• [PROMPT]:
A faithful copy of the data is the goal; set it down exactly, without the images.

• [Bounding box prediction data]:
= Beginning of Section =

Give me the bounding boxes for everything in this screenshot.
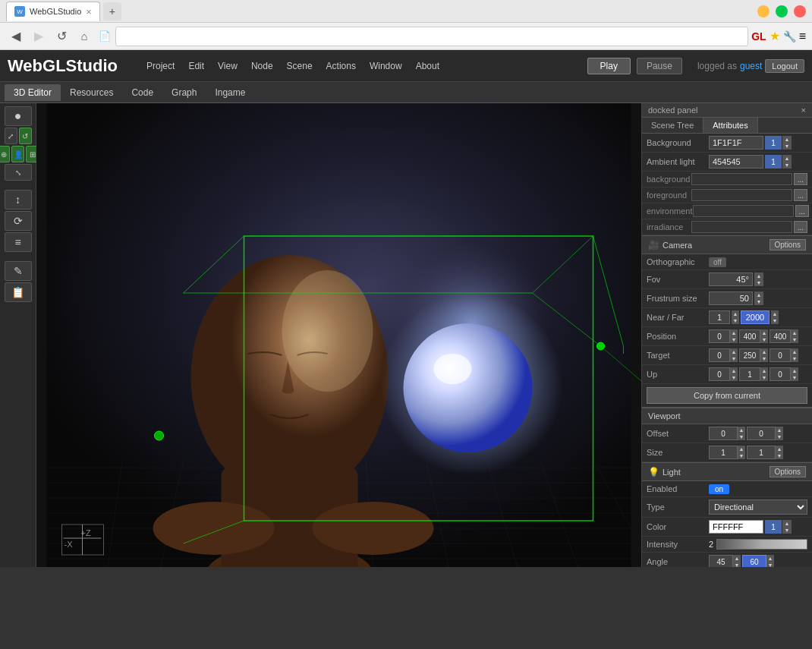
copy-from-current-btn[interactable]: Copy from current — [647, 387, 807, 404]
background-mult-btn[interactable]: 1 — [765, 136, 782, 150]
pos-y[interactable] — [739, 329, 760, 343]
menu-project[interactable]: Project — [140, 58, 181, 74]
camera-options-btn[interactable]: Options — [770, 239, 806, 250]
tab-close-btn[interactable]: × — [86, 6, 92, 17]
environment-input[interactable] — [693, 205, 794, 217]
size-x[interactable] — [709, 446, 738, 459]
menu-view[interactable]: View — [212, 58, 244, 74]
fov-down[interactable]: ▼ — [754, 279, 763, 286]
pos-z[interactable] — [770, 329, 791, 343]
enabled-row: Enabled on — [642, 481, 812, 497]
frustrum-up[interactable]: ▲ — [754, 291, 763, 298]
tab-resources[interactable]: Resources — [61, 84, 122, 101]
tab-3deditor[interactable]: 3D Editor — [5, 84, 61, 101]
fg-env-input[interactable] — [691, 189, 792, 201]
frustrum-input[interactable] — [709, 291, 753, 305]
bg-env-btn[interactable]: ... — [794, 173, 807, 185]
ambient-mult-btn[interactable]: 1 — [765, 155, 782, 169]
extensions-icon[interactable]: 🔧 — [783, 30, 796, 43]
angle-val2[interactable] — [742, 555, 766, 567]
move-tool[interactable]: ⤢ — [5, 128, 17, 144]
back-btn[interactable]: ◀ — [6, 27, 26, 46]
menu-icon[interactable]: ≡ — [799, 30, 806, 43]
fg-env-label: foreground — [647, 191, 691, 200]
irradiance-btn[interactable]: ... — [794, 221, 807, 233]
fov-input[interactable] — [709, 273, 753, 286]
offset-y[interactable] — [747, 427, 776, 440]
tgt-x[interactable] — [709, 348, 730, 362]
bg-env-input[interactable] — [691, 173, 792, 185]
environment-btn[interactable]: ... — [795, 205, 809, 217]
cursor-tool[interactable]: ✎ — [5, 261, 32, 281]
rotate-tool[interactable]: ↺ — [19, 128, 32, 144]
up-x[interactable] — [709, 367, 730, 381]
pause-button[interactable]: Pause — [637, 58, 682, 74]
forward-btn[interactable]: ▶ — [29, 27, 49, 46]
layers-tool[interactable]: ≡ — [5, 232, 32, 252]
far-up[interactable]: ▲ — [771, 310, 779, 317]
tgt-z[interactable] — [770, 348, 791, 362]
logout-button[interactable]: Logout — [765, 59, 804, 73]
background-color-input[interactable] — [709, 136, 763, 150]
near-down[interactable]: ▼ — [732, 317, 739, 324]
far-down[interactable]: ▼ — [771, 317, 779, 324]
near-input[interactable] — [709, 310, 730, 324]
fg-env-btn[interactable]: ... — [794, 189, 807, 201]
tab-attributes[interactable]: Attributes — [703, 118, 757, 133]
pos-x[interactable] — [709, 329, 730, 343]
select-tool[interactable]: ● — [5, 106, 32, 126]
ambient-color-input[interactable] — [709, 155, 763, 169]
viewport[interactable]: -X +Z — [36, 103, 641, 567]
play-button[interactable]: Play — [587, 58, 631, 74]
type-select[interactable]: Directional — [709, 499, 807, 515]
offset-x[interactable] — [709, 427, 738, 440]
ortho-toggle[interactable]: off — [709, 257, 726, 267]
near-up[interactable]: ▲ — [732, 310, 739, 317]
expand-tool[interactable]: ⤡ — [5, 164, 32, 181]
tgt-y[interactable] — [739, 348, 760, 362]
address-bar[interactable] — [115, 27, 748, 46]
scale-tool[interactable]: ⊕ — [0, 146, 10, 162]
orbit-tool[interactable]: ⟳ — [5, 211, 32, 231]
ambient-spinner[interactable]: ▲ ▼ — [782, 155, 792, 169]
new-tab-btn[interactable]: + — [103, 2, 121, 20]
menu-scene[interactable]: Scene — [281, 58, 319, 74]
fov-up[interactable]: ▲ — [754, 273, 763, 279]
irradiance-input[interactable] — [691, 221, 792, 233]
menu-edit[interactable]: Edit — [182, 58, 210, 74]
menu-actions[interactable]: Actions — [320, 58, 362, 74]
menu-window[interactable]: Window — [364, 58, 408, 74]
up-y[interactable] — [739, 367, 760, 381]
size-y[interactable] — [747, 446, 776, 459]
panel-close-icon[interactable]: × — [801, 106, 806, 115]
browser-tab[interactable]: W WebGLStudio × — [6, 2, 100, 21]
home-btn[interactable]: ⌂ — [74, 27, 94, 46]
menu-node[interactable]: Node — [245, 58, 279, 74]
minimize-btn[interactable] — [757, 5, 770, 17]
info-tool[interactable]: 📋 — [5, 282, 32, 302]
frustrum-row: Frustrum size ▲ ▼ — [642, 289, 812, 308]
far-input[interactable] — [741, 310, 770, 324]
tab-graph[interactable]: Graph — [162, 84, 206, 101]
tab-code[interactable]: Code — [122, 84, 162, 101]
enabled-toggle[interactable]: on — [709, 484, 729, 494]
frustrum-down[interactable]: ▼ — [754, 298, 763, 305]
star-icon[interactable]: ★ — [770, 29, 780, 43]
light-options-btn[interactable]: Options — [770, 466, 806, 477]
light-color-mult[interactable]: 1 — [765, 520, 782, 534]
app-tabs: 3D Editor Resources Code Graph Ingame — [0, 82, 812, 103]
up-z[interactable] — [770, 367, 791, 381]
transform-tool[interactable]: ↕ — [5, 190, 32, 210]
environment-row: environment ... — [642, 203, 812, 219]
intensity-bar[interactable] — [716, 539, 807, 550]
refresh-btn[interactable]: ↺ — [52, 27, 71, 46]
maximize-btn[interactable] — [776, 5, 788, 17]
close-btn[interactable] — [794, 5, 806, 17]
tab-scene-tree[interactable]: Scene Tree — [642, 118, 703, 133]
person-tool[interactable]: 👤 — [11, 146, 24, 162]
background-spinner[interactable]: ▲ ▼ — [782, 136, 792, 150]
tab-ingame[interactable]: Ingame — [206, 84, 254, 101]
angle-val1[interactable] — [709, 555, 733, 567]
light-color-input[interactable] — [709, 520, 763, 534]
menu-about[interactable]: About — [410, 58, 445, 74]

= End of Section =

• [RESPONSE TO THE TASK]:
Give me the bounding boxes for everything in this screenshot.
copy-from-current-btn[interactable]: Copy from current — [647, 387, 807, 404]
background-mult-btn[interactable]: 1 — [765, 136, 782, 150]
pos-y[interactable] — [739, 329, 760, 343]
menu-project[interactable]: Project — [140, 58, 181, 74]
camera-options-btn[interactable]: Options — [770, 239, 806, 250]
tab-close-btn[interactable]: × — [86, 6, 92, 17]
environment-input[interactable] — [693, 205, 794, 217]
size-x[interactable] — [709, 446, 738, 459]
menu-view[interactable]: View — [212, 58, 244, 74]
fov-down[interactable]: ▼ — [754, 279, 763, 286]
pos-z[interactable] — [770, 329, 791, 343]
enabled-row: Enabled on — [642, 481, 812, 497]
frustrum-up[interactable]: ▲ — [754, 291, 763, 298]
tab-resources[interactable]: Resources — [61, 84, 122, 101]
tab-3deditor[interactable]: 3D Editor — [5, 84, 61, 101]
fg-env-input[interactable] — [691, 189, 792, 201]
frustrum-input[interactable] — [709, 291, 753, 305]
bg-env-btn[interactable]: ... — [794, 173, 807, 185]
ambient-mult-btn[interactable]: 1 — [765, 155, 782, 169]
extensions-icon[interactable]: 🔧 — [783, 30, 796, 43]
angle-val2[interactable] — [742, 555, 766, 567]
move-tool[interactable]: ⤢ — [5, 128, 17, 144]
back-btn[interactable]: ◀ — [6, 27, 26, 46]
menu-icon[interactable]: ≡ — [799, 30, 806, 43]
fg-env-label: foreground — [647, 191, 691, 200]
irradiance-btn[interactable]: ... — [794, 221, 807, 233]
fov-input[interactable] — [709, 273, 753, 286]
offset-y[interactable] — [747, 427, 776, 440]
tgt-x[interactable] — [709, 348, 730, 362]
bg-env-input[interactable] — [691, 173, 792, 185]
environment-btn[interactable]: ... — [795, 205, 809, 217]
cursor-tool[interactable]: ✎ — [5, 261, 32, 281]
rotate-tool[interactable]: ↺ — [19, 128, 32, 144]
up-x[interactable] — [709, 367, 730, 381]
pause-button[interactable]: Pause — [637, 58, 682, 74]
forward-btn[interactable]: ▶ — [29, 27, 49, 46]
layers-tool[interactable]: ≡ — [5, 232, 32, 252]
far-up[interactable]: ▲ — [771, 310, 779, 317]
tgt-z[interactable] — [770, 348, 791, 362]
logout-button[interactable]: Logout — [765, 59, 804, 73]
background-color-input[interactable] — [709, 136, 763, 150]
near-down[interactable]: ▼ — [732, 317, 739, 324]
far-down[interactable]: ▼ — [771, 317, 779, 324]
near-input[interactable] — [709, 310, 730, 324]
fg-env-btn[interactable]: ... — [794, 189, 807, 201]
tab-attributes[interactable]: Attributes — [703, 118, 757, 133]
pos-x[interactable] — [709, 329, 730, 343]
select-tool[interactable]: ● — [5, 106, 32, 126]
ambient-color-input[interactable] — [709, 155, 763, 169]
viewport[interactable]: -X +Z — [36, 103, 641, 567]
play-button[interactable]: Play — [587, 58, 631, 74]
type-select[interactable]: Directional — [709, 499, 807, 515]
offset-x[interactable] — [709, 427, 738, 440]
ortho-toggle[interactable]: off — [709, 257, 726, 267]
near-up[interactable]: ▲ — [732, 310, 739, 317]
expand-tool[interactable]: ⤡ — [5, 164, 32, 181]
tgt-y[interactable] — [739, 348, 760, 362]
address-bar[interactable] — [115, 27, 748, 46]
scale-tool[interactable]: ⊕ — [0, 146, 10, 162]
orbit-tool[interactable]: ⟳ — [5, 211, 32, 231]
ambient-spinner[interactable]: ▲ ▼ — [782, 155, 792, 169]
new-tab-btn[interactable]: + — [103, 2, 121, 20]
menu-scene[interactable]: Scene — [281, 58, 319, 74]
fov-up[interactable]: ▲ — [754, 273, 763, 279]
irradiance-input[interactable] — [691, 221, 792, 233]
menu-edit[interactable]: Edit — [182, 58, 210, 74]
menu-actions[interactable]: Actions — [320, 58, 362, 74]
menu-window[interactable]: Window — [364, 58, 408, 74]
up-y[interactable] — [739, 367, 760, 381]
size-y[interactable] — [747, 446, 776, 459]
panel-close-icon[interactable]: × — [801, 106, 806, 115]
browser-tab[interactable]: W WebGLStudio × — [6, 2, 100, 21]
home-btn[interactable]: ⌂ — [74, 27, 94, 46]
menu-node[interactable]: Node — [245, 58, 279, 74]
minimize-btn[interactable] — [757, 5, 770, 17]
info-tool[interactable]: 📋 — [5, 282, 32, 302]
frustrum-row: Frustrum size ▲ ▼ — [642, 289, 812, 308]
far-input[interactable] — [741, 310, 770, 324]
tab-graph[interactable]: Graph — [162, 84, 206, 101]
tab-code[interactable]: Code — [122, 84, 162, 101]
enabled-toggle[interactable]: on — [709, 484, 729, 494]
frustrum-down[interactable]: ▼ — [754, 298, 763, 305]
star-icon[interactable]: ★ — [770, 29, 780, 43]
light-options-btn[interactable]: Options — [770, 466, 806, 477]
light-color-mult[interactable]: 1 — [765, 520, 782, 534]
app-tabs: 3D Editor Resources Code Graph Ingame — [0, 82, 812, 103]
up-z[interactable] — [770, 367, 791, 381]
transform-tool[interactable]: ↕ — [5, 190, 32, 210]
environment-row: environment ... — [642, 203, 812, 219]
intensity-bar[interactable] — [716, 539, 807, 550]
refresh-btn[interactable]: ↺ — [52, 27, 71, 46]
maximize-btn[interactable] — [776, 5, 788, 17]
close-btn[interactable] — [794, 5, 806, 17]
tab-scene-tree[interactable]: Scene Tree — [642, 118, 703, 133]
person-tool[interactable]: 👤 — [11, 146, 24, 162]
background-spinner[interactable]: ▲ ▼ — [782, 136, 792, 150]
tab-ingame[interactable]: Ingame — [206, 84, 254, 101]
angle-val1[interactable] — [709, 555, 733, 567]
light-color-input[interactable] — [709, 520, 763, 534]
menu-about[interactable]: About — [410, 58, 445, 74]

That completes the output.